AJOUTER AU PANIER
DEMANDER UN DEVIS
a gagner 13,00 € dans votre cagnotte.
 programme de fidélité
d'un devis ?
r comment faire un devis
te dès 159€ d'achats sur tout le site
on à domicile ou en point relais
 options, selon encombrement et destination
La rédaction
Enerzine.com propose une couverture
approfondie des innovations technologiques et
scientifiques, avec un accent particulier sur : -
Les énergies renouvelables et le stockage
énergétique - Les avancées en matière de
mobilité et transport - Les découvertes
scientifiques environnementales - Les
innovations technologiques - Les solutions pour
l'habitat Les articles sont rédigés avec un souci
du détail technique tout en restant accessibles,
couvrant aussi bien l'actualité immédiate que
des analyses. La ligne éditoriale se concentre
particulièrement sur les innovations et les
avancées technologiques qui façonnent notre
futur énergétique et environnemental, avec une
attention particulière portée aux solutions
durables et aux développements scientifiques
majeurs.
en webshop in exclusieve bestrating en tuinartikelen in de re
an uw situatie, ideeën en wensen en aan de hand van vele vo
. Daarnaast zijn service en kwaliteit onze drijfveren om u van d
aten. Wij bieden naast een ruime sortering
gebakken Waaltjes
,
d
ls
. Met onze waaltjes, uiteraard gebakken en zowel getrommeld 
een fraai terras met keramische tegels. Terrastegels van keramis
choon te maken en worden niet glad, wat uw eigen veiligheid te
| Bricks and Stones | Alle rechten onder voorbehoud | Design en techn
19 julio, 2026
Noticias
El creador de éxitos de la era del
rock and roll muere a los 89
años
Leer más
□ □ □ □ □ □ □
*What to produce*:
Say how many lines above include "avancées", please, and nothing else.

*Exercise solution*:
2